Fractal analysis of the pore structure for clay bound water and potential gas storage in shales based on NMR and N2 gas adsorption

Abstract

Fractal dimension (D) is a critical parameter to estimate the heterogeneity of complex pore structure in shale gas reservoirs. To quantify the fractal dimension of various pore types and evaluate their implications on shale effective porosity and gas storage capacity in potential, we performed fractal analysis based on experimental results of low-field nuclear magnetic resonance (LF-NMR) and low-pressure N2 gas adsorption (LP-N2-GA) in Permian Carynginia shales.

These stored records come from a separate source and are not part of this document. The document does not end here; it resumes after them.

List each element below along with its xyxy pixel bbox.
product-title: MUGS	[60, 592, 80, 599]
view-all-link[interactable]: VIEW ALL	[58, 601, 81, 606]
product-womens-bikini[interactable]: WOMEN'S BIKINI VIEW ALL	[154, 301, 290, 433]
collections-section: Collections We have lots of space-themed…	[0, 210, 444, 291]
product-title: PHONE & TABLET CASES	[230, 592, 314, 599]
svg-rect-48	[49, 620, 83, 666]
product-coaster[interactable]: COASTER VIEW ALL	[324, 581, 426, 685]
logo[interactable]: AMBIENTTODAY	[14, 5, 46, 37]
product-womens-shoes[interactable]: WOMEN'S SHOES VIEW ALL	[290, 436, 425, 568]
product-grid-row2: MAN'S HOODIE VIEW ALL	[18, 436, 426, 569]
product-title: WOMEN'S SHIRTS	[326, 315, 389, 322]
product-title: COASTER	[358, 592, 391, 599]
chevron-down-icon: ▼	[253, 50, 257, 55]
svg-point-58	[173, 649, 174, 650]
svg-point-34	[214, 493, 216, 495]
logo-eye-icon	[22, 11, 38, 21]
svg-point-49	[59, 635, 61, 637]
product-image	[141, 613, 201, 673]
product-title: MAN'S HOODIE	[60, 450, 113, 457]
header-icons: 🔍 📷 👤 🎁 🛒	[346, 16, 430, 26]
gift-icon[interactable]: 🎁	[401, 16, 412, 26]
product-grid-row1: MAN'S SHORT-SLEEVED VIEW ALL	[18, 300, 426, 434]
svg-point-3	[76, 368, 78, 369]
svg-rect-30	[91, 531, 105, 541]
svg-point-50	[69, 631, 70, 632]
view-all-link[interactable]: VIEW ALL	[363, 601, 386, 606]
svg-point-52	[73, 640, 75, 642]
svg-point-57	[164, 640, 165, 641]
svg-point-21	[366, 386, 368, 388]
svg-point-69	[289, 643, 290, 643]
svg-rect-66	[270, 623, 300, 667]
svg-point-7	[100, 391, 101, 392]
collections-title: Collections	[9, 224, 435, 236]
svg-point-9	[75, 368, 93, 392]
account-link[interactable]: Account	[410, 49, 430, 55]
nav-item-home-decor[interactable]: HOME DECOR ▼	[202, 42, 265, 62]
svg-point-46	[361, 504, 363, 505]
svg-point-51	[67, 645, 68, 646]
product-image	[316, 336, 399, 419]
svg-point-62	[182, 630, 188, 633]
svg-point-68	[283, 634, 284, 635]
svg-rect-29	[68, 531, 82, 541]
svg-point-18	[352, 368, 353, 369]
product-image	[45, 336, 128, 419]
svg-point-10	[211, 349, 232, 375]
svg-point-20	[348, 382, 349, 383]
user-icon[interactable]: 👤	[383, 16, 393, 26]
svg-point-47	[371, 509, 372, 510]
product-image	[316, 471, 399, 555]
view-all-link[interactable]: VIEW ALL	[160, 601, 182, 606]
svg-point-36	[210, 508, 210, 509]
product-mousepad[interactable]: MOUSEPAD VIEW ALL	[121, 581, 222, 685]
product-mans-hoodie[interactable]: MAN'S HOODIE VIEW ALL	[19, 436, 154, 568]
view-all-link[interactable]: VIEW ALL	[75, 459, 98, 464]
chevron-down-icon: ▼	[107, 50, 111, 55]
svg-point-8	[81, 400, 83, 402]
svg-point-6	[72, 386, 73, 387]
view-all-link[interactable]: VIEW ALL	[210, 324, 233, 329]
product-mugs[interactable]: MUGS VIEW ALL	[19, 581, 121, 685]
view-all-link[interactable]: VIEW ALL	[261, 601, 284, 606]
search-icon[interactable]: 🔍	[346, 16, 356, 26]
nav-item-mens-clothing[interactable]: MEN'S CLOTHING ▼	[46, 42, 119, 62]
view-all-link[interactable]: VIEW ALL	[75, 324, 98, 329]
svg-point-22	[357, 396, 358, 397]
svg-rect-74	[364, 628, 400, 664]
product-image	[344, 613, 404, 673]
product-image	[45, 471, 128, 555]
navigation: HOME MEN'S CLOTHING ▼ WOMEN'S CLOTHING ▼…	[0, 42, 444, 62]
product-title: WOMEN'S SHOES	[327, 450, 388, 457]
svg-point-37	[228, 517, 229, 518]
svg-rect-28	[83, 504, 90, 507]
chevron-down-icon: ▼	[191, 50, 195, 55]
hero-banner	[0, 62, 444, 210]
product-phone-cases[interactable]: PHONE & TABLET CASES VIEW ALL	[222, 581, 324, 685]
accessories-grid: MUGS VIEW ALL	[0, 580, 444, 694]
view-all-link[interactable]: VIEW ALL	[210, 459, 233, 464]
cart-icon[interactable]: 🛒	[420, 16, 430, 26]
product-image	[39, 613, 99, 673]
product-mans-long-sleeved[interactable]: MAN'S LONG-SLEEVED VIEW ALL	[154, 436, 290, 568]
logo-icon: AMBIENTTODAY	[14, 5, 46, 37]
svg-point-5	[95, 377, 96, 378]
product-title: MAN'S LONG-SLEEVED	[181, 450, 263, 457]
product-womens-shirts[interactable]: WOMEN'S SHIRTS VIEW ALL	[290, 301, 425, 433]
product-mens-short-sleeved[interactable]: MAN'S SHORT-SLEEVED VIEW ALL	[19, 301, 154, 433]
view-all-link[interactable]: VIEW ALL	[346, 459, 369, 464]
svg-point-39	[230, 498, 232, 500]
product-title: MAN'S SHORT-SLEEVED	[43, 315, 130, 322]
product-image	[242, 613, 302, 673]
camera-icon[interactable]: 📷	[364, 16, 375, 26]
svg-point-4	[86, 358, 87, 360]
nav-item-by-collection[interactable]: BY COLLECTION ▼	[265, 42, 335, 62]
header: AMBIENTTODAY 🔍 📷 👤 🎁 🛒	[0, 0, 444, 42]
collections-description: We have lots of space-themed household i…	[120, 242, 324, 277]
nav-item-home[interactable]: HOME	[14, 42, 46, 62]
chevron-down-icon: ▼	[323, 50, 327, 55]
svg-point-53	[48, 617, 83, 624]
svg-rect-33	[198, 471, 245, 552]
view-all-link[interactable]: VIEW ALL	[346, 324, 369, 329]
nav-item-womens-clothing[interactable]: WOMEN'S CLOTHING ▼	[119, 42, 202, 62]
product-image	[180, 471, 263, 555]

By comparing the calculated fractal dimensions based on the two approaches, we analyzed the ‘surface fractal dimension’ for ineffective pores occupied by clay bound water (CBW) and the ‘volume fractal dimension’ for effective pores (Deff) holding removable fluids for the first time in shales. The NMR-based CBW pore fractal dimension (Dcbw) is linear positively correlated with the fractal dimension of micropore surface (D1) (R2 = 0.91) and the volume of CBW (R2 = 0.58), while negatively correlated with effective porosity (R2 = 0.58). The NMR-based effective pore fractal dimension (Deff) is linear positively correlated with the fractal dimension of meso/macropore volume (D2) (R2 = 0.82) and presents a good positive correlation with gas storage capacity (R2 = 0.80). The results indicate that CBW largely complicates the fractal geometry of nanoscaled pore network and potentially resist effective fluid flows in shales. The pore surface of higher heterogeneity (higher D1) associates with larger surficial CBW retention and would further block the effective pore space for fluid transport. The meso/macropore volumes of higher complexity (higher D2) is intimate with the larger heterogeneity in effective pores for the higher potential of hydrocarbon storage capacity in gas shales.